> _REQUIRED ACTION_: Every record should be restated exactly, with no images included.
#### PROVIDED INFORMATION ####
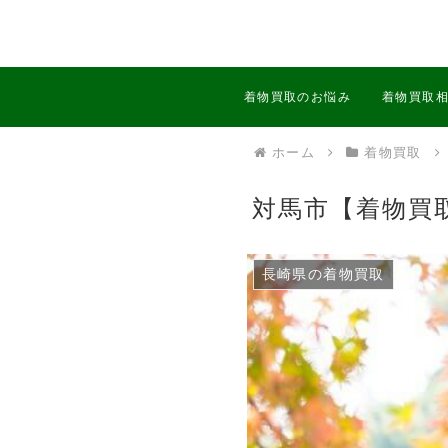
着物買取のお悩み
着物買取
ホーム
着物買取
対馬市【着物買
長崎県の着物買取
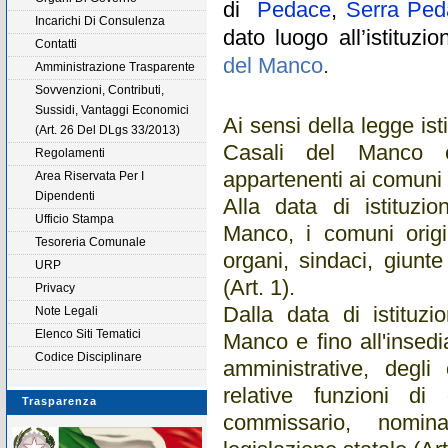
di
Pedace
,
Serra Ped
Incarichi Di Consulenza
dato luogo all’istitu
Contatti
del Manco
.
Amministrazione Trasparente
Sovvenzioni, Contributi,
Sussidi, Vantaggi Economici
Ai sensi della legge isti
(Art. 26 Del DLgs 33/2013)
Casali del Manco è 
Regolamenti
appartenenti ai comuni o
Area Riservata Per I
Dipendenti
Alla data di istituz
Ufficio Stampa
Manco, i comuni origin
Tesoreria Comunale
organi, sindaci, giunt
URP
(Art. 1).
Privacy
Dalla data di istituz
Note Legali
Elenco Siti Tematici
Manco e fino all'insedi
Codice Disciplinare
amministrative, degl
relative funzioni di
Trasparenza
commissario, nomin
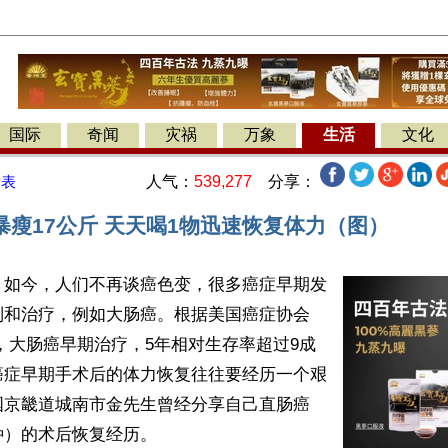
国际
奇闻
灾祸
万象
生活
文化
人气：
539,277
分享：
发表
暴瘦17公斤 天天喝1物迅速恢复体力（图）
】如今，人们不再谈癌色变，很多癌症早期发
制和治疗，例如大肠癌。根据美国癌症协会
息，大肠癌早期治疗，5年相对生存率超过9成
癌症早期手术后的体力恢复往往要经历一个艰
国京畿道城南市金先生曾经分享自己直肠癌
）的术后恢复经历。
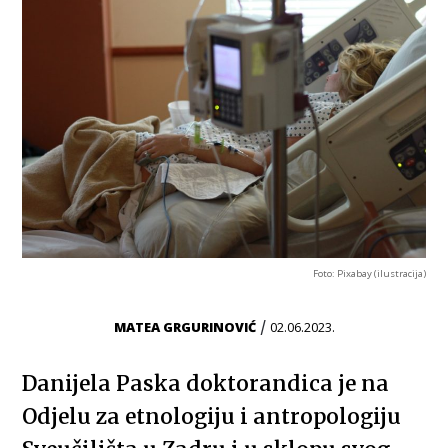
Foto: Pixabay (ilustracija)
/
MATEA GRGURINOVIĆ
02.06.2023.
Danijela Paska doktorandica je na
Odjelu za etnologiju i antropologiju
####
> _FINISHED TASK_:
着物買取のお悩み
着物買取
ホーム
着物買取
対馬市【着物買
長崎県の着物買取
di
Pedace
,
Serra Ped
Incarichi Di Consulenza
dato luogo all’istitu
Contatti
del Manco
.
Amministrazione Trasparente
Sovvenzioni, Contributi,
Sussidi, Vantaggi Economici
Ai sensi della legge isti
(Art. 26 Del DLgs 33/2013)
Casali del Manco è 
Regolamenti
appartenenti ai comuni o
Area Riservata Per I
Dipendenti
Alla data di istituz
Ufficio Stampa
Manco, i comuni origin
Tesoreria Comunale
organi, sindaci, giunt
URP
(Art. 1).
Privacy
Dalla data di istituz
Note Legali
Elenco Siti Tematici
Manco e fino all'insedi
Codice Disciplinare
amministrative, degl
relative funzioni di
Trasparenza
commissario, nomin
国际
奇闻
灾祸
万象
生活
文化
人气：
539,277
分享：
发表
暴瘦17公斤 天天喝1物迅速恢复体力（图）
】如今，人们不再谈癌色变，很多癌症早期发
制和治疗，例如大肠癌。根据美国癌症协会
息，大肠癌早期治疗，5年相对生存率超过9成
癌症早期手术后的体力恢复往往要经历一个艰
国京畿道城南市金先生曾经分享自己直肠癌
）的术后恢复经历。
Foto: Pixabay (ilustracija)
/
MATEA GRGURINOVIĆ
02.06.2023.
Danijela Paska doktorandica je na
Odjelu za etnologiju i antropologiju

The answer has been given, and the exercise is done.